Thanks to tonight’s 12-inning nail biter at Fenway, the Angels live another day. I didn’t expect it, did you? Not after the Angels only scratched out one run in the first. Not after Hunter and Kendrick let that blooper drop between them. Not after K-Rod loaded the bases. Such drama. But Napoli was stellar at the plate and Weaver, not one of the most intimidating pitchers around, somehow managed to shut the Sox down.
But then maybe it’s not so hard to shut them down. Not when two of their best hitters have been (well, there’s no kind way to say it) useless. I’m not talking about Lowell, poor guy. He looks like he should just check himself into the hospital already and let a surgeon sew him back together like the scarecrow in “The Wizard of Oz.” No, I’m talking about this man.
Big Papi was a big floppy tonight, not counting those walks.

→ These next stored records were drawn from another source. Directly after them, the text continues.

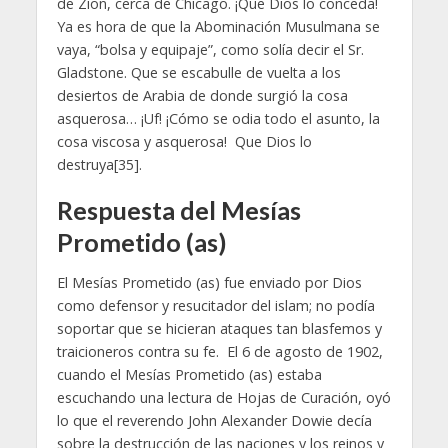
de Zion, cerca de Chicago. ¡Que Dios lo conceda!
Ya es hora de que la Abominación Musulmana se
vaya, “bolsa y equipaje”, como solía decir el Sr.
Gladstone. Que se escabulle de vuelta a los
desiertos de Arabia de donde surgió la cosa
asquerosa… ¡Uf! ¡Cómo se odia todo el asunto, la
cosa viscosa y asquerosa! Que Dios lo
destruya[35].
Respuesta del Mesías
Prometido (as)
El Mesías Prometido (as) fue enviado por Dios
como defensor y resucitador del islam; no podía
soportar que se hicieran ataques tan blasfemos y
traicioneros contra su fe. El 6 de agosto de 1902,
cuando el Mesías Prometido (as) estaba
escuchando una lectura de Hojas de Curación, oyó
lo que el reverendo John Alexander Dowie decía
sobre la destrucción de las naciones y los reinos y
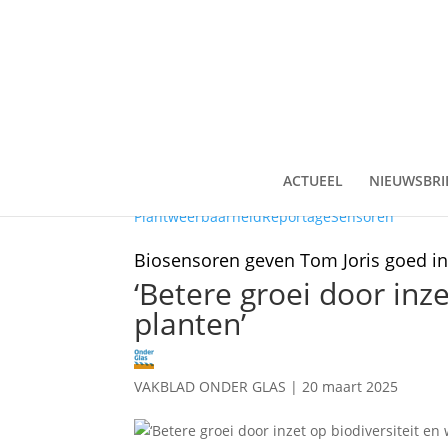
ACTUEEL
NIEUWSBRI
Plantweerbaarheid
Reportage
Sensoren
Biosensoren geven Tom Joris goed inz
‘Betere groei door inz
planten’
VAKBLAD ONDER GLAS
|
20 maart 2025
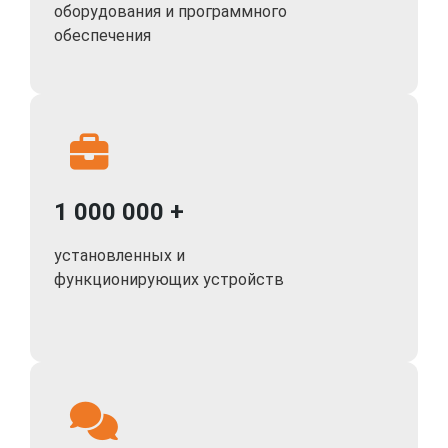
оборудования и программного
работу в любых условиях.
обеспечения
Поддержка Российского облачного сервиса
видеонаблюдения IVIDEON
Уличная IP видеокамера с ИК-подсветкой
обеспечивает надежное и высококачественное
видеонаблюдение, что делает её отличным выбором
для охраны объектов, как частных, так и
общественных.
1 000 000 +
установленных и
функционирующих устройств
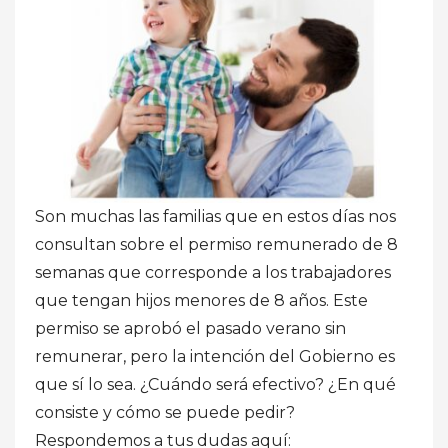
Son muchas las familias que en estos días nos
consultan sobre el permiso remunerado de 8
semanas que corresponde a los trabajadores
que tengan hijos menores de 8 años. Este
permiso se aprobó el pasado verano sin
remunerar, pero la intención del Gobierno es
que sí lo sea. ¿Cuándo será efectivo? ¿En qué
consiste y cómo se puede pedir?
Respondemos a tus dudas aquí:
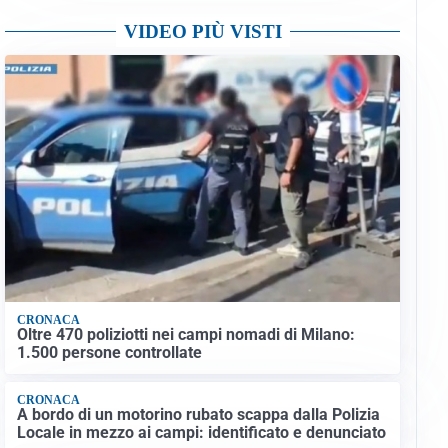
VIDEO PIÙ VISTI
CRONACA
Oltre 470 poliziotti nei campi nomadi di Milano:
1.500 persone controllate
CRONACA
A bordo di un motorino rubato scappa dalla Polizia
Locale in mezzo ai campi: identificato e denunciato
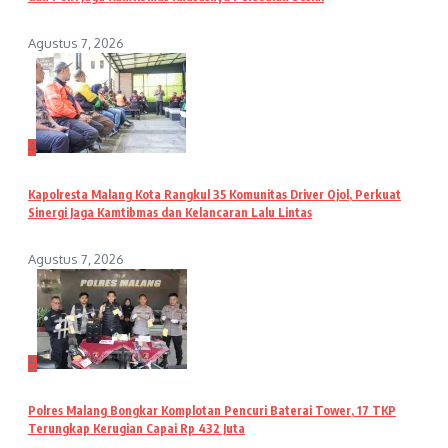
Agustus 7, 2026
4
Kapolresta Malang Kota Rangkul 35 Komunitas Driver Ojol, Perkuat
Sinergi Jaga Kamtibmas dan Kelancaran Lalu Lintas
Agustus 7, 2026
5
Polres Malang Bongkar Komplotan Pencuri Baterai Tower, 17 TKP
Terungkap Kerugian Capai Rp 432 Juta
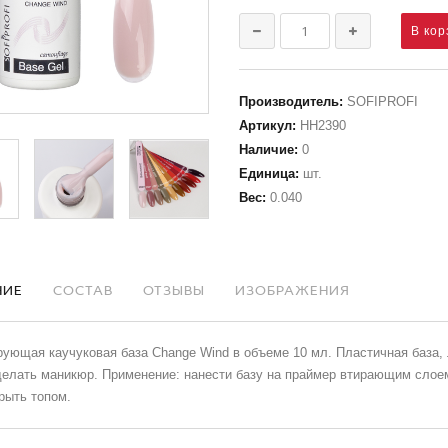
Производитель
:
SOFIPROFI
Артикул
:
НН2390
Наличие
:
0
Единица
:
шт.
Вес
:
0.040
НИЕ
СОСТАВ
ОТЗЫВЫ
ИЗОБРАЖЕНИЯ
ющая каучуковая база Change Wind в объеме 10 мл. Пластичная база, 
делать маникюр. Применение: нанести базу на праймер втирающим слое
рыть топом.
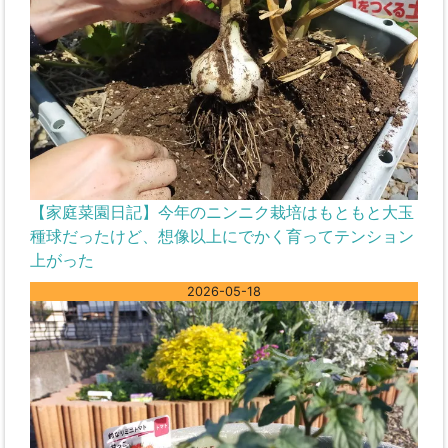
【家庭菜園日記】今年のニンニク栽培はもともと大玉
種球だったけど、想像以上にでかく育ってテンション
上がった
2026-05-18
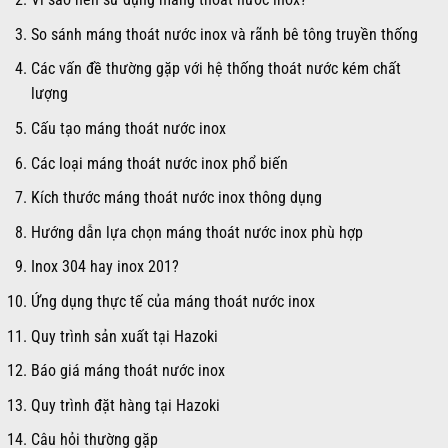
So sánh máng thoát nước inox và rãnh bê tông truyền thống
Các vấn đề thường gặp với hệ thống thoát nước kém chất
lượng
Cấu tạo máng thoát nước inox
Các loại máng thoát nước inox phổ biến
Kích thước máng thoát nước inox thông dụng
Hướng dẫn lựa chọn máng thoát nước inox phù hợp
Inox 304 hay inox 201?
Ứng dụng thực tế của máng thoát nước inox
Quy trình sản xuất tại Hazoki
Báo giá máng thoát nước inox
Quy trình đặt hàng tại Hazoki
Câu hỏi thường gặp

Come to think of it, he just hasn’t been the hulking presence that used to strike fear in the hearts of Yankee fans everywhere. Is it his wrist that’s bothering him? Is it not having Manny behind him in the lineup? Is it – oh, no! – that his skills are declining?

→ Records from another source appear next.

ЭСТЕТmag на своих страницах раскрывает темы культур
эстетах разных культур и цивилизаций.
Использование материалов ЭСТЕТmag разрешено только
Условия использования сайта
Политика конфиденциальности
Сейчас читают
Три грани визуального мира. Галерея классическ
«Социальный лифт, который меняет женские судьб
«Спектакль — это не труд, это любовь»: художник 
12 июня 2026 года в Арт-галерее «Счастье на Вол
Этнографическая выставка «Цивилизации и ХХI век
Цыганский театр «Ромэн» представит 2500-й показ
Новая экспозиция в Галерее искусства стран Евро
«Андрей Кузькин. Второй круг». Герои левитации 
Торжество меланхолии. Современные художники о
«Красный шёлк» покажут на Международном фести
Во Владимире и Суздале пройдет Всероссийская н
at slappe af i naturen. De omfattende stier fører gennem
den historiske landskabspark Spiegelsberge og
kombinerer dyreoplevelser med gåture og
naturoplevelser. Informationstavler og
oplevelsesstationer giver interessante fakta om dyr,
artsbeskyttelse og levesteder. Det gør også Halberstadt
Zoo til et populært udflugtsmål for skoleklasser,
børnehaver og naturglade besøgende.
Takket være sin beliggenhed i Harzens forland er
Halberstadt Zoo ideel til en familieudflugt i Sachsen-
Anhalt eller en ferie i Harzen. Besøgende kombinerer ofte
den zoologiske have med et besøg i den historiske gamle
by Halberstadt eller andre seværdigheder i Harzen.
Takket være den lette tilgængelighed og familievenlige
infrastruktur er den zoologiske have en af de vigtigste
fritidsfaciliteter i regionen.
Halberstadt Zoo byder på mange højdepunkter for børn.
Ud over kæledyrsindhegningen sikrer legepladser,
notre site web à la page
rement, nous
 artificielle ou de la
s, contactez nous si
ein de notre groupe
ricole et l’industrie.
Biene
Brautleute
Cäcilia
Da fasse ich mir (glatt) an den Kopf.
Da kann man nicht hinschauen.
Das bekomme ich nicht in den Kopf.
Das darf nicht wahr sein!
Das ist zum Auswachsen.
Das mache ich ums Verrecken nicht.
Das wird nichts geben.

And what about this guy, the one who’s supposed to be the AL MVP?
Dusty hasn’t had a hit in this series. Imagine that. Maybe baseball is a tough game after all, even for scrappy little guys with lots and lots of cockiness confidence.
Clearly, these two need to start hitting if the Sox plan on getting to the WS and winning it.
In the meantime, I hope this series ends soon so I don’t have to listen to Buck Martinez’s fingernail-on-a-blackboard voice or watch every time the camera at Fenway finds this man.
Stephen King is a diehard Sox fan. We all know that. But he’s also a lifelong Yankees hater, and that is a cardinal sin. Recently, my publisher suggested we send him an advance copy of “Confessions of a She-Fan,” thinking he might read my book and give us a blurb for the cover. It wasn’t a totally ridiculous idea. Years ago, I was King’s publicist on his novel “Carrie” and we had what I remember as a brief but cordial relationship. So what happens after we sent him my book? We got an email from his editors saying, “Stephen King is too rabid a Red Sox fan to be able to stomach even a funny book praising the Yanks.” Fine. Whatever. Just know that I hold grudges.